Scandinavian airlines plan biofuel future after successful flights

11 Nov 2014

The Scandinavian airlines SAS and Norwegian Air plan to have their entire passenger fleets using biofuel following the successful flight of two passenger aircraft today.

Both airlines’ aircraft were using a synthetic fuel that aims to reduce the amount of carbon emissions that come from commercial passenger flights.

Both the SAS flight from Trondheim, Norway, and the Norwegian Air flight from Oslo used a fuel known as JET A-1 which, by jet fuel’s standard, is considerably cleaner with a blend of 48pc biofuel, derived from cooking oil, and 52pc traditional jet paraffin.

Both airlines envisage this biofuel to be used in all its aircraft by next year, with the biofuel portion of the fuel deriving from renewable biomass harvested from Norway’s vast forests.

In a statement issued by SAS (in Norwegian), the company said it was only right it committed to a cleaner source of fuel, given the obvious demand for cleaner air travel worldwide.
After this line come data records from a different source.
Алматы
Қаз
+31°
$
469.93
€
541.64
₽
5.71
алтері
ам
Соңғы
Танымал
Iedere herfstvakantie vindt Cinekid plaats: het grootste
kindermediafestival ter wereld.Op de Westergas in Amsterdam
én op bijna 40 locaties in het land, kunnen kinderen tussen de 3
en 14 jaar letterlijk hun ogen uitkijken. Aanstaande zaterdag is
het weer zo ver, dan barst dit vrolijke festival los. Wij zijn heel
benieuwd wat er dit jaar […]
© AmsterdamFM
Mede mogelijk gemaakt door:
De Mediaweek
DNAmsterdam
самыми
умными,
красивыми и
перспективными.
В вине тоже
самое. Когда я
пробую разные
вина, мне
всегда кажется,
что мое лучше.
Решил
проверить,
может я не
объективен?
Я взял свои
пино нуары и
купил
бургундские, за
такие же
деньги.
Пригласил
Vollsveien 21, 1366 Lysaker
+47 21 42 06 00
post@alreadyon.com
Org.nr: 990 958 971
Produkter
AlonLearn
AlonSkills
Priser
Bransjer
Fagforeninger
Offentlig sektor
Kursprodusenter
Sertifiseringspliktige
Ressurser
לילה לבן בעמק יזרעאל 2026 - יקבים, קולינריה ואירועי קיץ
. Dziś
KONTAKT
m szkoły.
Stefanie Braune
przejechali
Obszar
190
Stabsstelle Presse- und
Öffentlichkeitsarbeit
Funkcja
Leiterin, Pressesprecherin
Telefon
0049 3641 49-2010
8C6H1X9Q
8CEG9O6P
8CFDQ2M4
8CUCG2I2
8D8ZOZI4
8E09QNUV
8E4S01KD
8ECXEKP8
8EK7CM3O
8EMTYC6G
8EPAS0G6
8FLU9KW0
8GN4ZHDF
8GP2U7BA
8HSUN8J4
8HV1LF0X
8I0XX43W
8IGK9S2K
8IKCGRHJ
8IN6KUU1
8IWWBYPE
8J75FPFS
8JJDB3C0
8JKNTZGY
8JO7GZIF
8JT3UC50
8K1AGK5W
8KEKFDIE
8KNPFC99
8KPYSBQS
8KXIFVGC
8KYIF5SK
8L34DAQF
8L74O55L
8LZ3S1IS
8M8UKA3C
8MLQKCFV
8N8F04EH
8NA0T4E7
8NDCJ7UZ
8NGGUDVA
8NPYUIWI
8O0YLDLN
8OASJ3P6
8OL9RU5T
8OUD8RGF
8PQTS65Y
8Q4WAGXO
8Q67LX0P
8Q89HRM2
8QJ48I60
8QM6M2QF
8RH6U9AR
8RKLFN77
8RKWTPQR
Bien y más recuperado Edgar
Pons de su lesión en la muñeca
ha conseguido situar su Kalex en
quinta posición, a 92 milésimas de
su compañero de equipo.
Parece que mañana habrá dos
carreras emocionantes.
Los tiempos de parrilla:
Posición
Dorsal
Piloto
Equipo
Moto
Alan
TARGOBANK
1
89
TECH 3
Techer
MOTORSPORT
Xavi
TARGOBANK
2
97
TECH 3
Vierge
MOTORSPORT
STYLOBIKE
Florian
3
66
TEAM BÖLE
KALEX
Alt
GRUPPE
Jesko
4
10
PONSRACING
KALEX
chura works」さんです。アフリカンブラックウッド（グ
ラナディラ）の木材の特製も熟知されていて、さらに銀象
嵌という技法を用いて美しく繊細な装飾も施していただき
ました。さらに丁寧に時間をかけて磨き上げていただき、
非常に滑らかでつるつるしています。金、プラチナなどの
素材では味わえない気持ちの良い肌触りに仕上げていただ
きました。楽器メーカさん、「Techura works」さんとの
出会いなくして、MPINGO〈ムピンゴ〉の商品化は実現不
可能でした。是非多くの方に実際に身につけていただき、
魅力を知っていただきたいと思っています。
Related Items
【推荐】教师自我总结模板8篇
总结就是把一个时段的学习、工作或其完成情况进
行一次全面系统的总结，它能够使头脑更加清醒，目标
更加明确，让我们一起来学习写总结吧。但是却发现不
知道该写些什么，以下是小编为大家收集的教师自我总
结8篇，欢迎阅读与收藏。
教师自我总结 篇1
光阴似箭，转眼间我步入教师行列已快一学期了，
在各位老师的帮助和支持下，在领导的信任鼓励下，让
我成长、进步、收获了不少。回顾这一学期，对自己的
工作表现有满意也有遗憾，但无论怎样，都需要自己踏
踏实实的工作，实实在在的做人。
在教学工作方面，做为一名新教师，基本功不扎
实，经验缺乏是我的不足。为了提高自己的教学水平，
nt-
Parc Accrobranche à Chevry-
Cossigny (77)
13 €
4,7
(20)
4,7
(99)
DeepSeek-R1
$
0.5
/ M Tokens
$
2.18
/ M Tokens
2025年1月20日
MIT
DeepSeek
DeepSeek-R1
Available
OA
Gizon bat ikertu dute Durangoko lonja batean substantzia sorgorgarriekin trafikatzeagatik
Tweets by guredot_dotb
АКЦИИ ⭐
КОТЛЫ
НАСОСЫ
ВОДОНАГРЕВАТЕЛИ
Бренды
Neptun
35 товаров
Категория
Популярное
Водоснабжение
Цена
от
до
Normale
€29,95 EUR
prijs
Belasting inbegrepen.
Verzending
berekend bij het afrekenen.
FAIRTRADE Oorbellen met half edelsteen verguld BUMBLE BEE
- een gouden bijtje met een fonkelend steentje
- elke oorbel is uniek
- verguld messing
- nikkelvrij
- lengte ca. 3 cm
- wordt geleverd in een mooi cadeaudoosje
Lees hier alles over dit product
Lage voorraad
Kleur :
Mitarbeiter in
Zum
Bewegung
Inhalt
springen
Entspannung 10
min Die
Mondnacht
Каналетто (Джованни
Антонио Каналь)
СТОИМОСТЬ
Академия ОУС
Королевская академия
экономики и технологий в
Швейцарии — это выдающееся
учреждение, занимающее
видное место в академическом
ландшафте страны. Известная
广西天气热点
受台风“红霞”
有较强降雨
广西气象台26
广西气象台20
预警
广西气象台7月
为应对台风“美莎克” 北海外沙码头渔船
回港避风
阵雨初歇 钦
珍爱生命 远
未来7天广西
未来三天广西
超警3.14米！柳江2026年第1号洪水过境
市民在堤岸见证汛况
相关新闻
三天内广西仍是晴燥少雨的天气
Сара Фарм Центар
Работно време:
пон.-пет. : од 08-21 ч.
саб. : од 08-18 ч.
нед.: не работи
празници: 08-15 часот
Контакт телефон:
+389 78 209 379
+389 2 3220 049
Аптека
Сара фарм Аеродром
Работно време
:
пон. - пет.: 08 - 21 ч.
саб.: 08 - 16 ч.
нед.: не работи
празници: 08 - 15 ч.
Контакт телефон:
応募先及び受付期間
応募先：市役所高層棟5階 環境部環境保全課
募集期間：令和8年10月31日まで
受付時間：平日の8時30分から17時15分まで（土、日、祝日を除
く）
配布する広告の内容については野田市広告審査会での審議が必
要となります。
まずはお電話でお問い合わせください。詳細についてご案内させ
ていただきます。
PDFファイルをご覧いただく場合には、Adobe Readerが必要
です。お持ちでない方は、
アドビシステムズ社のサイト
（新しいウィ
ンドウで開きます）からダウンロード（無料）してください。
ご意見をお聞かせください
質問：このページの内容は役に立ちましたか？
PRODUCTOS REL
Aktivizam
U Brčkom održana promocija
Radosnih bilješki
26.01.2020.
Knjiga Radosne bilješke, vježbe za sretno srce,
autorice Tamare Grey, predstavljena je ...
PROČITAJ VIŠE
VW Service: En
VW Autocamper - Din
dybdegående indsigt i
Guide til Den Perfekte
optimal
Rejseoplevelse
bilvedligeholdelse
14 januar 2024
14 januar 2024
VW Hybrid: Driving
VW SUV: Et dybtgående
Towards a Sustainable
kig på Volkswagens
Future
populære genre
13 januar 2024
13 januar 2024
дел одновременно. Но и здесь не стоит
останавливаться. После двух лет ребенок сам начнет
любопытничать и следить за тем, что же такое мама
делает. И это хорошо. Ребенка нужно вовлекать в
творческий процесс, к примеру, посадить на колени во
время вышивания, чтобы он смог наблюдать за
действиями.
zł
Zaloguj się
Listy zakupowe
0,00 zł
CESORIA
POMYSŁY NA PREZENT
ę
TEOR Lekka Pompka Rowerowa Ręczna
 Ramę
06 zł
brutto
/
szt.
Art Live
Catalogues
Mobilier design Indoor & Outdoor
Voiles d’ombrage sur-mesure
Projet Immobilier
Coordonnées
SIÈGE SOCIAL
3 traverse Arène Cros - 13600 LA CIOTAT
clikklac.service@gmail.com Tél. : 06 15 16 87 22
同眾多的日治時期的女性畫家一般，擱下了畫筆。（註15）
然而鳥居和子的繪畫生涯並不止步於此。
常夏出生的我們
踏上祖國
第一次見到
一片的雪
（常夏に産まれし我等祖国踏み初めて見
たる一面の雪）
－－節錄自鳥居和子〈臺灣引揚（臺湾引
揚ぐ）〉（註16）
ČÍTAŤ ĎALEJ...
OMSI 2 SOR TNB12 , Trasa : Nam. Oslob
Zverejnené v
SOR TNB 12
Speaking after the first successful non-commercial test last Friday, SAS CEO Rickard Gustafson, said, “Even though we in SAS have reduced our total CO2 emissions by a full 13pc since 2005, biofuel will enable us to reduce those harmful emissions a great deal more as we are heading for a more sustainable aviation industry. The next step will be to create the conditions that allow this progress to be realised on a large scale in Scandinavia.”